2026 werde sich die Situation zwar leicht auf etwa minus 4 % verbessern, eine echte Normalisierung erwartet er jedoch frühestens Ende 2027 oder Anfang 2028 – wenn neue Fertigungskapazitäten aus den Investitionszyklen von 2022 vollständig verfügbar sind.
Bereits heute zeigt sich die Situation am DDR4-Spotmarkt deutlich. Seit dem zweiten Quartal 2025 haben sich Spot- und OEM-Vertragspreise stark auseinanderentwickelt. Zwar erwartet Florous ab der zweiten Hälfte 2026 eine gewisse Entspannung, eine Rückkehr zu früheren Preisniveaus schließt er jedoch aus.

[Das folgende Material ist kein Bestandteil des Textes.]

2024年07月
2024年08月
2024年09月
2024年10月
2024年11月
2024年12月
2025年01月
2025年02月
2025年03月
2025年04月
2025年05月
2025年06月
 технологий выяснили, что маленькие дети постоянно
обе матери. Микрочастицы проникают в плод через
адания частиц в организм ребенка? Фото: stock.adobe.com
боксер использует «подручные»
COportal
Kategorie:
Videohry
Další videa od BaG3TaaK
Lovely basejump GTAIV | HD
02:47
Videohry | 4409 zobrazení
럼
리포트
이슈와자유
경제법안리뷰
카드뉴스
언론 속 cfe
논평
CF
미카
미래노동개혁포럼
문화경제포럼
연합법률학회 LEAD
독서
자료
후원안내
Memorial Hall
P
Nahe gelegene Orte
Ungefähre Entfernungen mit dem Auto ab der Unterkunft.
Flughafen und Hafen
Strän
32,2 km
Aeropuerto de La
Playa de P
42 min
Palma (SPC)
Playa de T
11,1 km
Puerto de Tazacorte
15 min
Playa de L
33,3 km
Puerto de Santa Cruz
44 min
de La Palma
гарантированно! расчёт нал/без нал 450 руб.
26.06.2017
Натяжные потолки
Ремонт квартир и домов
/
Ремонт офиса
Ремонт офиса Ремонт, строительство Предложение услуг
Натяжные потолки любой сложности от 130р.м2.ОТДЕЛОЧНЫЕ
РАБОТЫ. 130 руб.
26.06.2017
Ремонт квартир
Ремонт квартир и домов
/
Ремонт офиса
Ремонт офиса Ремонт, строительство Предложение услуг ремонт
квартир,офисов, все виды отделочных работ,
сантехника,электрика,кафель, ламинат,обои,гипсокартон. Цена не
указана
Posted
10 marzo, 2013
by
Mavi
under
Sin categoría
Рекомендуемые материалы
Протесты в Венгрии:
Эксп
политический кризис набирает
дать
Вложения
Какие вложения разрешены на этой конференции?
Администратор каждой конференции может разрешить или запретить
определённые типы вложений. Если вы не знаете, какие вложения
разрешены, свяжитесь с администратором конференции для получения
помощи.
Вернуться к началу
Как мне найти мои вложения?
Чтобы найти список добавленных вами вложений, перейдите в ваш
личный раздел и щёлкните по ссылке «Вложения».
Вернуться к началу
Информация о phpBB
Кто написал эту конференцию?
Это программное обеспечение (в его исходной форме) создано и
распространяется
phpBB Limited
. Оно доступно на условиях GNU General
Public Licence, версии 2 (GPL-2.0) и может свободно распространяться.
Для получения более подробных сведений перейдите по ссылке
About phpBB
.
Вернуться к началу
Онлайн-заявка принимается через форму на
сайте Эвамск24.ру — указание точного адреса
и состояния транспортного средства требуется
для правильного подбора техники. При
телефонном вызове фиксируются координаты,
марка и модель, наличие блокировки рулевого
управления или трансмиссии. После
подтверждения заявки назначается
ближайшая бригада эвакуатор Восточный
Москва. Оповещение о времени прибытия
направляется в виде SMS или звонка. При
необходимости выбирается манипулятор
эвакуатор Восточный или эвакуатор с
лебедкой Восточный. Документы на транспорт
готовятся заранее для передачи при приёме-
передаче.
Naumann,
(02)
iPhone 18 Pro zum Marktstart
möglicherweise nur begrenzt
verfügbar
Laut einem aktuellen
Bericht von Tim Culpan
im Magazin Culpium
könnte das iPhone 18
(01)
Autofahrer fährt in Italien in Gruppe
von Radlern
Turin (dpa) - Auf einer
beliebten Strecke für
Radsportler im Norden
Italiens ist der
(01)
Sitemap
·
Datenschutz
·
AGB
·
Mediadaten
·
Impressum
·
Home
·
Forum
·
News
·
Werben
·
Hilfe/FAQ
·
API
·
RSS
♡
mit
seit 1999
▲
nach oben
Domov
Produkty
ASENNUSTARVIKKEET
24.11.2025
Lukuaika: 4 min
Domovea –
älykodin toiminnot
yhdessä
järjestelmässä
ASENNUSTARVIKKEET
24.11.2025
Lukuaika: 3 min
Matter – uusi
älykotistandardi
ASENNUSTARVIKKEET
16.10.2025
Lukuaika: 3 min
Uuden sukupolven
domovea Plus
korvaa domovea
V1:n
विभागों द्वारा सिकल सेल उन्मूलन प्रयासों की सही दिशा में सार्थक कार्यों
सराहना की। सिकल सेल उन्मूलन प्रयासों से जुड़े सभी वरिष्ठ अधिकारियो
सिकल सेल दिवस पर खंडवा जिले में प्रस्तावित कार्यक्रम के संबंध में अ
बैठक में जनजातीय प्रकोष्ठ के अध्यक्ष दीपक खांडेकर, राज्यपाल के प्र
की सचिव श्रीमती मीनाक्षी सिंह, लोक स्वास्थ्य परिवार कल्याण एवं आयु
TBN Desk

„Wir sollten nicht erwarten, dass die Preise jemals wieder auf das Niveau von vor zwei oder drei Jahren zurückkehren.“
Der Markt spaltet sich auf
Besonders bedeutend sei die strukturelle Aufteilung des Speichermarkts.
DRAM unterhalb von 8 GB habe sich laut Florous zu sogenanntem „Specialty DRAM“ entwickelt – einem Segment mit langfristiger Nachfrage, begrenztem Angebot und kaum neuen Investitionen. Speicher oberhalb von 16 Gigabit hingegen werde zunehmend von KI- und Rechenzentrumsanwendungen dominiert.
„Die Ära des billigen Speichers ist vorbei“, sagte Florous. „Sie wird nicht zurückkommen.“
Für Einkaufs- und Entwicklungsteams bedeute das einen grundlegenden Strategiewechsel. Langfristige Liefervereinbarungen, Last-Time-Buys und frühzeitige Redesign-Strategien würden zunehmend notwendig.
„Speicher muss zu einem strategischen Thema werden“, so Florous. „Engineering, Einkauf und Vertrieb müssen langfristige Anforderungen bereits zu Beginn der Produktentwicklung berücksichtigen.“
Unternehmen, die diesen Wandel frühzeitig verstehen, könnten sich langfristig Wettbewerbsvorteile sichern. Die aktuellen Engpässe seien weniger eine kurzfristige Krise als vielmehr ein Beschleuniger eines ohnehin unvermeidbaren Strukturwandels.
Nikolaos Florous wird am 18. Juni auf der Evertiq Expo Berlin erneut auftreten und dort den Vortrag „The Global Memory Market Reset“ präsentieren.